Hutch researchers hope to reach the nearly 50 percent who don't use those basic safeguards, Coronado said.
Experts agree that low-level contamination seems pervasive in workers who enter a field or orchard after pesticide has been sprayed and that chemical residue can be taken home on clothing or shoes.
The survey found only about 45 percent of people entering recently sprayed fields reported wearing boots, gloves, respirators and coveralls. Nearly 80 percent of those directly involved in the mixing, loading and application used such gear.
Overall, the survey found workers failed to use personal-protection equipment about 25 percent of the time, though it was unclear whether the equipment was required.
Laws governing use of safety gear vary widely depending on the chemical in use and the task being performed, said Mike Gempler, executive director of the Yakima-based Washington Growers League, which represents about 800 growers on labor issues.

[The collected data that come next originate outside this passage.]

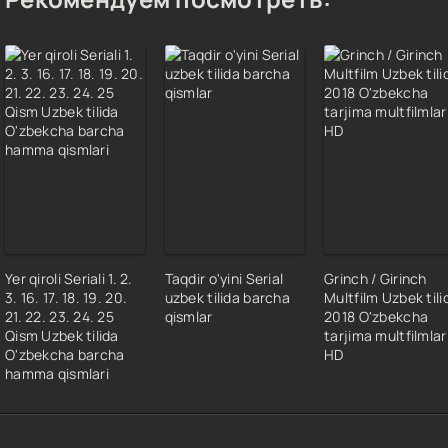
Yer qiroli Seriali 1. 2.
Taqdir o'yini Serial
Grinch / Girinch
3. 16. 17. 18. 19. 20.
uzbek tilida barcha
Multfilm Uzbek tili
21. 22. 23. 24. 25
qismlar
2018 O'zbekcha
Qism Uzbek tilida
tarjima multfilmlar
O'zbekcha barcha
HD
hamma qismlari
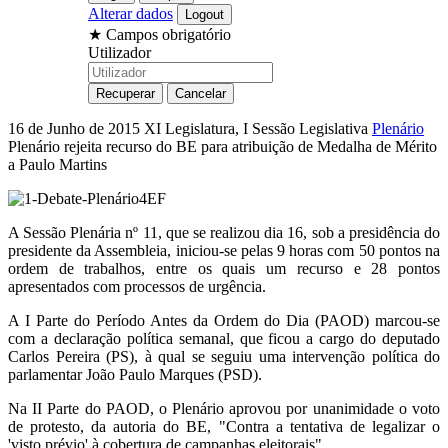
Alterar dados
★
Campos obrigatório
Utilizador
16 de Junho de 2015
XI Legislatura, I Sessão Legislativa
Plenário
Plenário rejeita recurso do BE para atribuição de Medalha de Mérito
a Paulo Martins
A Sessão Plenária nº 11, que se realizou dia 16, sob a presidência do
presidente da Assembleia, iniciou-se pelas 9 horas com 50 pontos na
ordem de trabalhos, entre os quais um recurso e 28 pontos
apresentados com processos de urgência.
A I Parte do Período Antes da Ordem do Dia (PAOD) marcou-se
com a declaração política semanal, que ficou a cargo do deputado
Carlos Pereira (PS), à qual se seguiu uma intervenção política do
parlamentar João Paulo Marques (PSD).
Na II Parte do PAOD, o Plenário aprovou por unanimidade o voto
de protesto, da autoria do BE, "Contra a tentativa de legalizar o
'visto prévio' à cobertura de campanhas eleitorais".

"That 20 percent hole looks like non-compliance where there might not be," Gempler said.
For example, a person applying certain pesticides must wear a suit, hood, full-faced respirator, gloves and other protective gear. But no protection is required for someone entering a field 14 days after application.
The survey does not differentiate between types of exposure, said Gempler, who has reservations about the research project.
Farm-worker advocates hope the study will improve conditions.
"The contamination is so bad in the industry, it doesn't end in the fields. They bring it home in their shoes, cars and clothes," said Guadalupe Gamboa, Sunnyside-based regional director of the United Farm Workers of America.
"I think the Fred Hutchinson study is going to be very important in showing the extent and seriousness of the problem."
She and Gempler both are on the community advisory board.
In its report to the Legislature, the state Department of Health reported investigating 365 incidents of pesticide poisoning in 1997 affecting 441 people. More than half the incidents were agricultural, and four resulted in serious health problems.
The severity of poisonings appears to be diminishing, said Dr. Lynden Baum, manager of the department's pesticide and surveillance section.
"It's probably due to better education of licensed users of pesticides and the removal from use of many of the highly toxic insecticides," Baum said.
At lower levels of exposure, symptoms aren't as easily traced, he said.
According to state census figures, an estimated 78,000 people were hired for farm labor in Yakima County in 1997 -- nearly a quarter of the state's total agricultural work force. More than 68,500 worked less than six months for one farmer.